**Problem requirements:**
For every record below, repeat the text exactly and pass over any image.

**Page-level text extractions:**

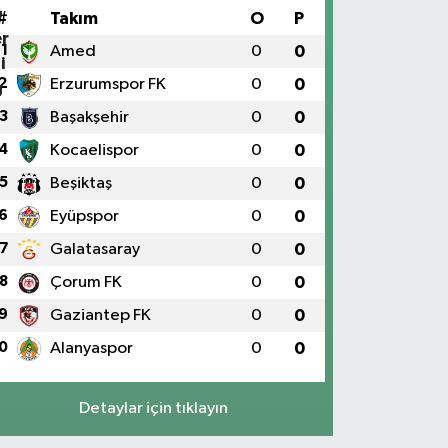
#
Takım
O
P
1
Amed
0
0
2
Erzurumspor FK
0
0
3
Başakşehir
0
0
4
Kocaelispor
0
0
5
Beşiktaş
0
0
6
Eyüpspor
0
0
7
Galatasaray
0
0
8
Çorum FK
0
0
9
Gaziantep FK
0
0
0
Alanyaspor
0
0
Detaylar için tıklayın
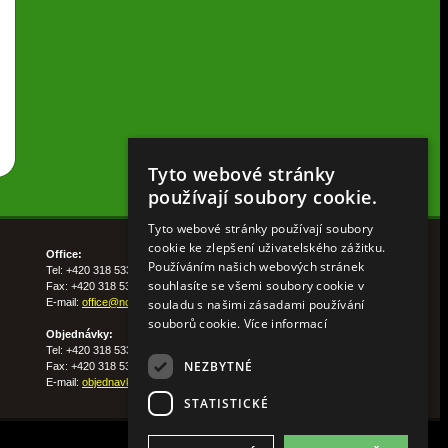
Tyto webové stránky
používají soubory cookie.
Tyto webové stránky používají soubory
cookie ke zlepšení uživatelského zážitku.
Office:
Používáním našich webových stránek
Tel: +420 318 533 511
souhlasíte se všemi soubory cookie v
Fax: +420 318 533 513
souladu s našimi zásadami používání
E-mail:
office@nohelgarden.cz
souborů cookie.
Více informací
Objednávky:
Tel: +420 318 533 533
NEZBYTNÉ
Fax: +420 318 533 538
E-mail:
objednavky@nohelgarden.cz
STATISTICKÉ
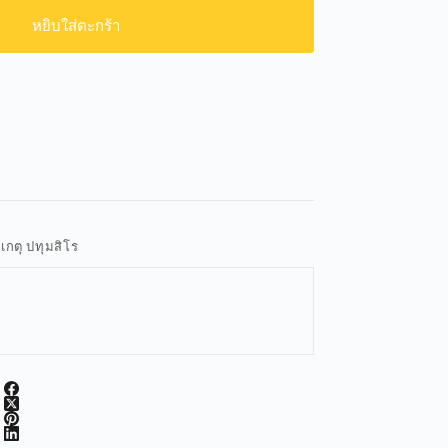
หยิบใส่ตะกร้า
วเกตุ ปทุมสิโร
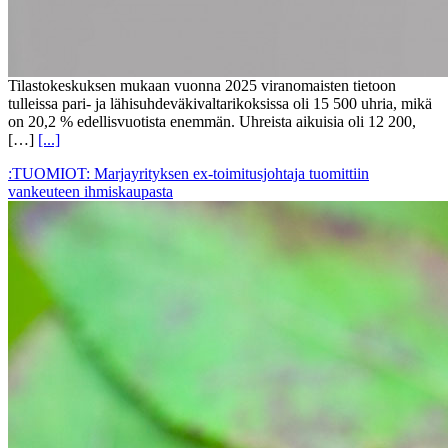
Tilastokeskuksen mukaan vuonna 2025 viranomaisten tietoon
tulleissa pari- ja lähisuhdeväkivaltarikoksissa oli 15 500 uhria, mikä
on 20,2 % edellisvuotista enemmän. Uhreista aikuisia oli 12 200,
[…]
[...]
:TUOMIOT: Marjayrityksen ex-toimitusjohtaja tuomittiin
vankeuteen ihmiskaupasta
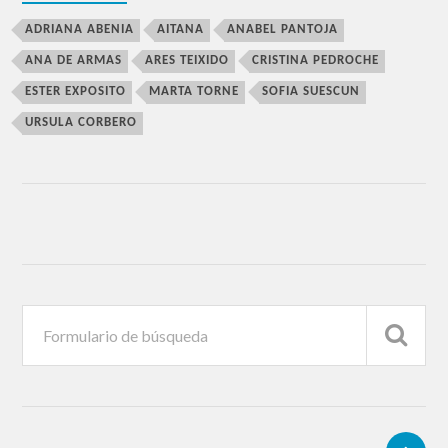
ADRIANA ABENIA
AITANA
ANABEL PANTOJA
ANA DE ARMAS
ARES TEIXIDO
CRISTINA PEDROCHE
ESTER EXPOSITO
MARTA TORNE
SOFIA SUESCUN
URSULA CORBERO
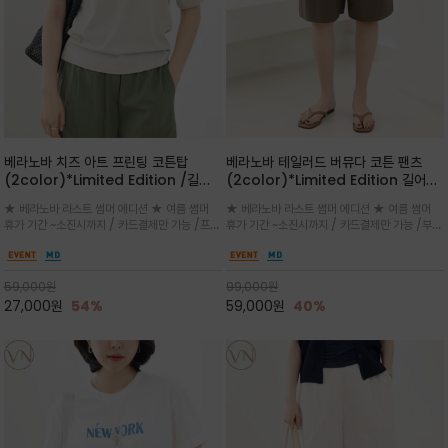
베라노바 치즈 아트 프린팅 코튼탑
베라노바 테일러드 버뮤다 코튼 팬츠
(2color)*Limited Edition /길어
(2color)*Limited Edition 길어진
진 여름의 끝자락까지 멋스럽게 연출하
여름의 끝자락까지 멋스럽게 연출하세요
★ 베라노바 라스트 썸머 에디션 ★ 여름 썸머
★ 베라노바 라스트 썸머 에디션 ★ 여름 썸머
세요 ^^
^^
휴가 기간 ~소진시까지 / 카드결제만 가능 /프론
휴가 기간 ~소진시까지 / 카드결제만 가능 /부드
트의 미니 레터링과 백라인의 감각적인 치즈 일
러운 프리미엄 코튼 블랜드 자연스러운 텍스처와
러스트 프린트가 더해져 과하지 않으면서도 세련
은은한 매트 컬러가 고급스러운 분위기
된 포인트를 완성
59,000
원
99,000
원
27,000
원
54%
59,000
원
40%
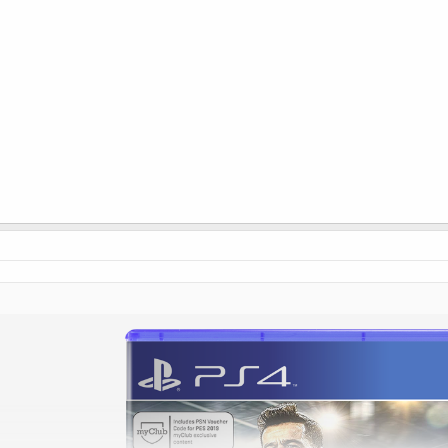
Spoyler
[Gizli içerik]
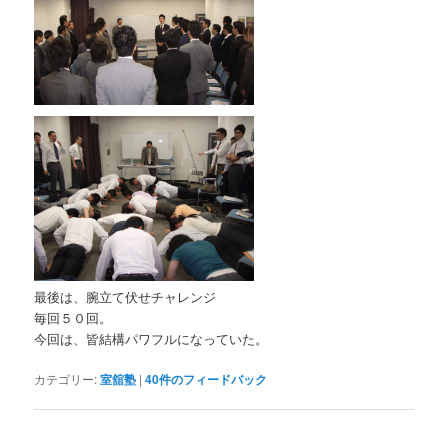
最後は、腕立て伏せチャレンジ
毎回５０回。
今回は、皆結構パワフルになっていた。
カテゴリー:
室舘塾
|
40
件のフィードバック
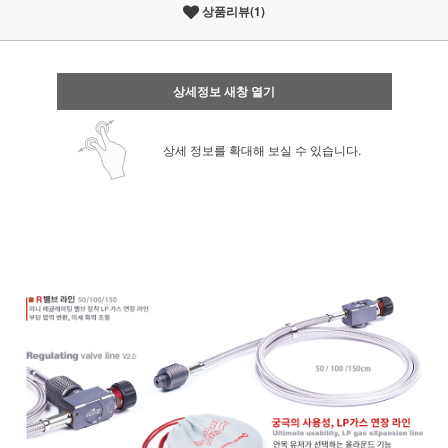
상품리뷰(1)
상세정보 새창 열기
상세 정보를 확대해 보실 수 있습니다.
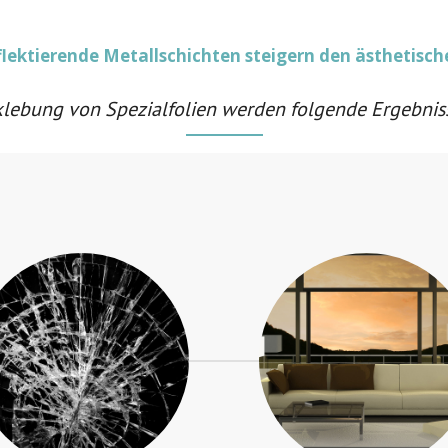
lektierende Metallschichten steigern den ästhetisch
lebung von Spezialfolien werden folgende Ergebniss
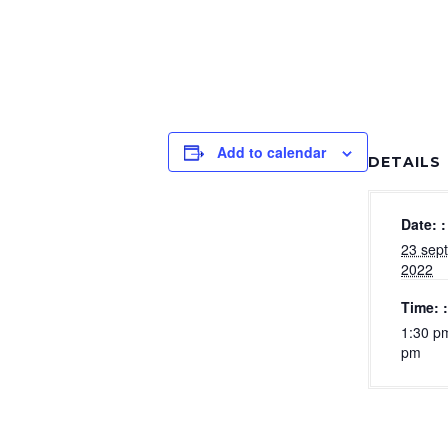
Add to calendar
DETAILS
Date:
23 sep
2022
Time:
1:30 pm
pm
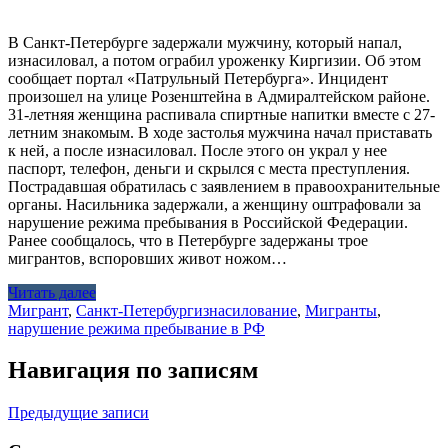
В Санкт-Петербурге задержали мужчину, который напал,
изнасиловал, а потом ограбил уроженку Киргизии. Об этом
сообщает портал «Патрульный Петербурга». Инцидент
произошел на улице Розенштейна в Адмиралтейском районе.
31-летняя женщина распивала спиртные напитки вместе с 27-
летним знакомым. В ходе застолья мужчина начал приставать
к ней, а после изнасиловал. После этого он украл у нее
паспорт, телефон, деньги и скрылся с места преступления.
Пострадавшая обратилась с заявлением в правоохранительные
органы. Насильника задержали, а женщину оштрафовали за
нарушение режима пребывания в Российской Федерации.
Ранее сообщалось, что в Петербурге задержаны трое
мигрантов, вспоровших живот ножом…
Читать далее
Мигрант
,
Санкт-Петербург
изнасилование
,
Мигранты
,
нарушение режима пребывание в РФ
Навигация по записям
Предыдущие записи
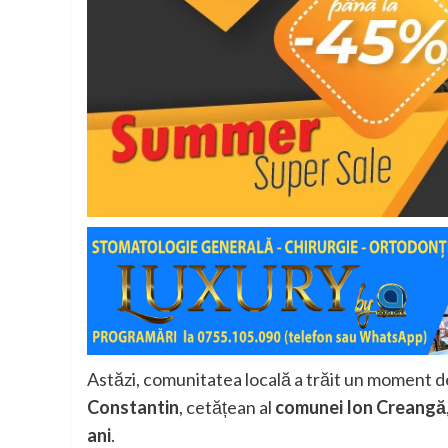
Astăzi, comunitatea locală a trăit un moment d
Constantin
, cetățean al
comunei Ion Creangă
ani
.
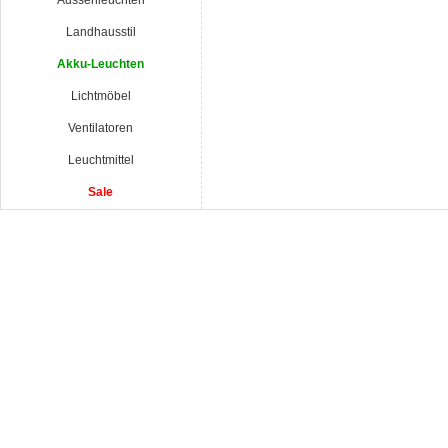
Aussenleuchten
Landhausstil
Akku-Leuchten
Lichtmöbel
Ventilatoren
Leuchtmittel
Sale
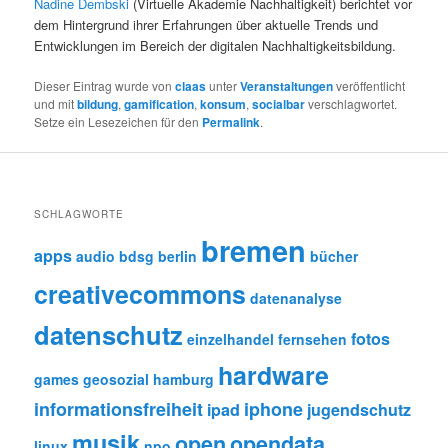
Nadine Dembski
(Virtuelle Akademie Nachhaltigkeit) berichtet vor
dem Hintergrund ihrer Erfahrungen über aktuelle Trends und
Entwicklungen im Bereich der digitalen Nachhaltigkeitsbildung.
Dieser Eintrag wurde von
claas
unter
Veranstaltungen
veröffentlicht
und mit
bildung
,
gamification
,
konsum
,
socialbar
verschlagwortet.
Setze ein Lesezeichen für den
Permalink
.
SCHLAGWORTE
bremen
apps
audio
bdsg
berlin
bücher
creativecommons
datenanalyse
datenschutz
fotos
einzelhandel
fernsehen
hardware
games
geosozial
hamburg
informationsfreiheit
iphone
ipad
jugendschutz
musik
open
opendata
linux
npo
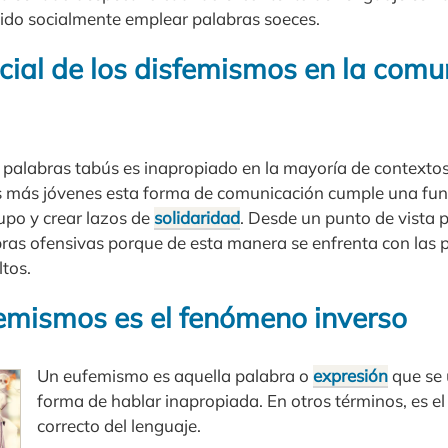
álido socialmente emplear palabras soeces.
cial de los disfemismos en la comu
e palabras tabús es inapropiado en la mayoría de contexto
s más jóvenes esta forma de comunicación cumple una func
upo y crear lazos de
solidaridad
. Desde un punto de vista 
bras ofensivas porque de esta manera se enfrenta con las 
tos.
femismos es el fenómeno inverso
Un eufemismo es aquella palabra o
expresión
que se 
forma de hablar inapropiada. En otros términos, es el
correcto del lenguaje.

**The answer:**
#
Takım
O
P
1
Amed
0
0
2
Erzurumspor FK
0
0
3
Başakşehir
0
0
4
Kocaelispor
0
0
5
Beşiktaş
0
0
6
Eyüpspor
0
0
7
Galatasaray
0
0
8
Çorum FK
0
0
9
Gaziantep FK
0
0
0
Alanyaspor
0
0
Detaylar için tıklayın
Tyto webové stránky
používají soubory cookie.
Tyto webové stránky používají soubory
cookie ke zlepšení uživatelského zážitku.
Office:
Používáním našich webových stránek
Tel: +420 318 533 511
souhlasíte se všemi soubory cookie v
Fax: +420 318 533 513
souladu s našimi zásadami používání
E-mail:
office@nohelgarden.cz
souborů cookie.
Více informací
Objednávky:
Tel: +420 318 533 533
NEZBYTNÉ
Fax: +420 318 533 538
E-mail:
objednavky@nohelgarden.cz
STATISTICKÉ
หยิบใส่ตะกร้า
วเกตุ ปทุมสิโร
Tilastokeskuksen mukaan vuonna 2025 viranomaisten tietoon
tulleissa pari- ja lähisuhdeväkivaltarikoksissa oli 15 500 uhria, mikä
on 20,2 % edellisvuotista enemmän. Uhreista aikuisia oli 12 200,
[…]
[...]
:TUOMIOT: Marjayrityksen ex-toimitusjohtaja tuomittiin
vankeuteen ihmiskaupasta
ADRIANA ABENIA
AITANA
ANABEL PANTOJA
ANA DE ARMAS
ARES TEIXIDO
CRISTINA PEDROCHE
ESTER EXPOSITO
MARTA TORNE
SOFIA SUESCUN
URSULA CORBERO
베라노바 치즈 아트 프린팅 코튼탑
베라노바 테일러드 버뮤다 코튼 팬츠
(2color)*Limited Edition /길어
(2color)*Limited Edition 길어진
진 여름의 끝자락까지 멋스럽게 연출하
여름의 끝자락까지 멋스럽게 연출하세요
★ 베라노바 라스트 썸머 에디션 ★ 여름 썸머
★ 베라노바 라스트 썸머 에디션 ★ 여름 썸머
세요 ^^
^^
휴가 기간 ~소진시까지 / 카드결제만 가능 /프론
휴가 기간 ~소진시까지 / 카드결제만 가능 /부드
트의 미니 레터링과 백라인의 감각적인 치즈 일
러운 프리미엄 코튼 블랜드 자연스러운 텍스처와
러스트 프린트가 더해져 과하지 않으면서도 세련
은은한 매트 컬러가 고급스러운 분위기
된 포인트를 완성
59,000
원
99,000
원
27,000
원
54%
59,000
원
40%
Spoyler
[Gizli içerik]
最後は、腕立て伏せチャレンジ
毎回５０回。
今回は、皆結構パワフルになっていた。
カテゴリー:
室舘塾
|
40
件のフィードバック
상품리뷰(1)
상세정보 새창 열기
상세 정보를 확대해 보실 수 있습니다.
lektierende Metallschichten steigern den ästhetisch
lebung von Spezialfolien werden folgende Ergebniss
Add to calendar
DETAILS
Date:
23 sep
2022
Time:
1:30 pm
pm
В Санкт-Петербурге задержали мужчину, который напал,
изнасиловал, а потом ограбил уроженку Киргизии. Об этом
сообщает портал «Патрульный Петербурга». Инцидент
произошел на улице Розенштейна в Адмиралтейском районе.
31-летняя женщина распивала спиртные напитки вместе с 27-
летним знакомым. В ходе застолья мужчина начал приставать
к ней, а после изнасиловал. После этого он украл у нее
паспорт, телефон, деньги и скрылся с места преступления.
Пострадавшая обратилась с заявлением в правоохранительные
органы. Насильника задержали, а женщину оштрафовали за
нарушение режима пребывания в Российской Федерации.
Ранее сообщалось, что в Петербурге задержаны трое
мигрантов, вспоровших живот ножом…
Читать далее
Мигрант
,
Санкт-Петербург
изнасилование
,
Мигранты
,
нарушение режима пребывание в РФ
Навигация по записям
Предыдущие записи
Astăzi, comunitatea locală a trăit un moment d
Constantin
, cetățean al
comunei Ion Creangă
ani
.
Aussenleuchten
Landhausstil
Akku-Leuchten
Lichtmöbel
Ventilatoren
Leuchtmittel
Sale
Nadine Dembski
(Virtuelle Akademie Nachhaltigkeit) berichtet vor
dem Hintergrund ihrer Erfahrungen über aktuelle Trends und
Entwicklungen im Bereich der digitalen Nachhaltigkeitsbildung.
Dieser Eintrag wurde von
claas
unter
Veranstaltungen
veröffentlicht
und mit
bildung
,
gamification
,
konsum
,
socialbar
verschlagwortet.
Setze ein Lesezeichen für den
Permalink
.
SCHLAGWORTE
bremen
apps
audio
bdsg
berlin
bücher
creativecommons
datenanalyse
datenschutz
fotos
einzelhandel
fernsehen
hardware
games
geosozial
hamburg
informationsfreiheit
iphone
ipad
jugendschutz
musik
open
opendata
linux
npo
álido socialmente emplear palabras soeces.
cial de los disfemismos en la comu
e palabras tabús es inapropiado en la mayoría de contexto
s más jóvenes esta forma de comunicación cumple una func
upo y crear lazos de
solidaridad
. Desde un punto de vista 
bras ofensivas porque de esta manera se enfrenta con las 
tos.
femismos es el fenómeno inverso
Un eufemismo es aquella palabra o
expresión
que se 
forma de hablar inapropiada. En otros términos, es el
correcto del lenguaje.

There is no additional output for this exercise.